ぶつけ合う直前に、臙脂色に塗った歩人甲を付ける剣虎が覇能を発動し、防音結界を広げてくれた。念のためである。すでに周囲には剣虎隊が展開している。真武隊が来ても、この辺りは我々が捜索しているから別所を頼む、と言って追い払うことができる。
「来たな、義虎」
「来たよ、剣虎」
剣虎が右の剣を引く。籠めてくる力が半減する。だが義虎は跳びすさる。
突き出された右の剣先が、義虎がいた空間を貫いていた。
__うぃー、太刀筋が速い、おもしろい!
「斬る」
斜めに回転しながら斬り込み、弾きのける。と思えば着地するやいなや斬り込んでくる、右上段、左下段、同時に斬撃が飛んでくる。
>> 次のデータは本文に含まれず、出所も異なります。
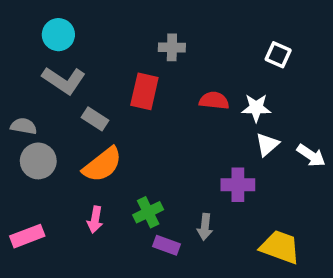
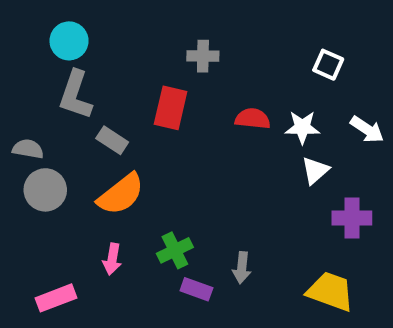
gray L-shape: (64, 80) -> (75, 95), turned 75
white arrow: (311, 155) -> (367, 129), moved
purple cross: (238, 185) -> (352, 218), moved
pink rectangle: (27, 236) -> (56, 298), moved

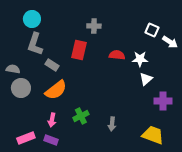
white arrow: (367, 129) -> (170, 42), moved
purple rectangle: (196, 289) -> (51, 140), moved

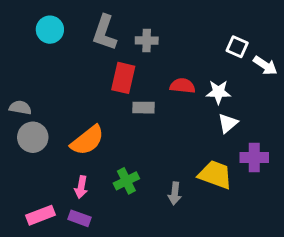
gray L-shape: (35, 44) -> (105, 33), moved
gray rectangle: (52, 65) -> (144, 108), moved, turned -32
yellow trapezoid: (153, 135) -> (215, 175), moved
前進する、かがんで上段をやり過ごしつつ、下段だけ打ち払う。
刃を返すや斬り上げる。
「うんぎゃーっ」
「うぃー?」
絶叫するだけしておいて、剣虎は右を戻すのを間に合わせ、柄の尻で刃を打って止めきってくる。次の瞬間には左が眼前まで喰い込んでくる。わずか、顔を逸らしかわしながら柄を振り込み、回し投げるように脇腹を押しのける。
びっと、二頭が一閃し合う。
斬り込み合い、馳せ違い、振り向きざまに打ち込み、鍔ぜり合う。
弾き合い、回り込み合い、振りかぶり跳びかかり合い、闘争本能をむき出しにして猛り合い斬り結ぶこと三〇合あまり、どちらからともなく手を止め合い、爽快に笑い合い始めた。
「うぃー、うんぎゃーって何けマジで?」
「だって言いたくなるんだもんねマジで」
ひしと抱擁し合った。
「うぃー、よく動いてくれたね?」
これは密会である。
剱岳も真武も、義虎と組むかは分からない。
故に義虎が剣虎と組んでいることも、骨羅道と組んだことも知らせていない。よって剱岳らは、開京朝廷の犬であるだろう剣虎らに、義虎と組むかどうかを迷っていると悟られぬよう振る舞いたい。
義虎はその意を汲んで言動した。
剣虎は合わせてくれた。
念話し、義虎が浜で戦ってると知るや、丘を挟んで逆側にこういう洞窟がある、ここで落ち合おうと提案してくれた。さらに観戦しにくることで、もし剱岳らが義虎と組まず忠犬のままでいようとも、我らとて義虎を捕らえにきた忠犬であると、また義虎が丘を回って逃げたのでその方面へ向かったまでと、言い張ることができるよう立ち回ってくれた。
「そりゃあねえ、よく動きたくもなるって」
「剣んぼ、張り切っとったんぜ、なもなも」
「暗躍しまくるのはお互いさまですからね」
ハクビシンの獣人、温源が覇術を解いた剣虎をばんばん叩き、羽扇をあおぐ占い師、星巫祚が座り地図を広げた。義虎も覇術を解き、腕をかき頭をかき胸をかき、剣虎が差し出す碁石を取った。